Your purpose is deeper than your passions. Your passions are interests, hobbies — things you love to do. Your purpose is your ultimate life goal, your dharma, your why. It’s unchanging, whereas your passions will evolve and develop over time.
For example: Your purpose is not to be a writer, but being a writer might be how you bring your purpose to life.
Or, your purpose might be to inspire people to eat whole, organic food. Depending on what your passions are, you could: write a cookbook, start a blog, host a TV segment on the morning news, become a nutritionist, develop a national program that is taught to kids in schools, grow organic produce and sell it at farmers markets, start a community garden…
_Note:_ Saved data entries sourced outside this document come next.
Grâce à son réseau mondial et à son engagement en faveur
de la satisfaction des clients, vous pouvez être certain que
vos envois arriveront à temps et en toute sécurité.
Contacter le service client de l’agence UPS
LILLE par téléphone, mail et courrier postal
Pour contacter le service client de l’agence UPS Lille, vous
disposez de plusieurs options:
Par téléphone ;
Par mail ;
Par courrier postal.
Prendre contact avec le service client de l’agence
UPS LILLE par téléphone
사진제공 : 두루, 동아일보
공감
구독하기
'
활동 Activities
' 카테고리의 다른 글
2. You Don’t Need To Save The World
As children, our ambitions were HUGE. We wanted to be astronauts! We wanted to be the president! We wanted to be an elephant! (My little brother, aged 3.)
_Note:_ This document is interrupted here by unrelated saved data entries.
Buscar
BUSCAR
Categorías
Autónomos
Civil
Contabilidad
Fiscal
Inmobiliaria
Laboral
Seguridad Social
Although what we actually do when we grow up ends up being a little more “sensible,” we still have big dreams.
The issue with those big dreams, is that sometimes they’re not what we actually want, but what we think we should want.
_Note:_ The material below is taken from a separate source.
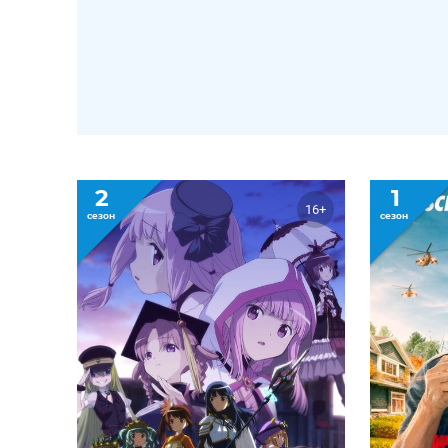
2
1
16+
сезон
сезон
There’s a fear that our purpose isn’t enough. It kind of feels like you’re aiming to low if your purpose isn’t based around saving the world.
The truth is: You don’t need to save the world. Your purpose, no matter how simple it is, can have an impact that reverberates throughout the world.
Because you living your purpose inspires others to do the same.
A person living their purpose of teaching kids about the importance of healthy, whole food may inspire another to follow through on their purpose to heal those who can’t afford healthcare, who may inspire yet another to live their purpose of creating a movement that changes the way the general public have a voice on government legislation.
Living your purpose is the great equalizer. It doesn’t matter so much what you do; what matters is that you do it.
So forget about whether your purpose is enough. It is. Concentrate on bringing your purpose to life, and let that be how you contribute to the world.
3. You Don’t Need To Quit Your Day Job
Imagine this: You waltz into work one day, walk directly to your boss’ office, and with a huge smile on your face, you say, “I quit!” Then you’re out the door, and living your dream life.
That would be an incredible feeling, wouldn’t it?!
But if you have bills to pay and mouths to feed, throwing in your day job might not be the best option for you right now.
That does not mean you can’t live your purpose. You can still bring your purpose to life with a day job.
- Discover a way to make a living from your purpose, or
- Use the resources your day job gives you (cold hard cash, miscellaneous skills) to bring your purpose to life another way.
If that sounds ridiculously simple, it’s because it is. Your job can either be your purpose, or it can support your purpose. Either one is fine. And you can switch from one to the other at any time.
For instance, your day job might be being a lawyer. Your purpose might be around teaching others to heal themselves through food. You might start a sideline blog. In this instance, your day job supports your purpose. Later, you might build your following and land a book deal. So, you quit your job and your purpose becomes the way you make your living.
You see? There is nothing stopping you from finding your purpose and living it today. You don’t need to quit your day job.
And you know what? Your job becomes much easier to bear when you know it’s allowing you to live your purpose.
So, with those three points in mind, dive into this question: What is your purpose?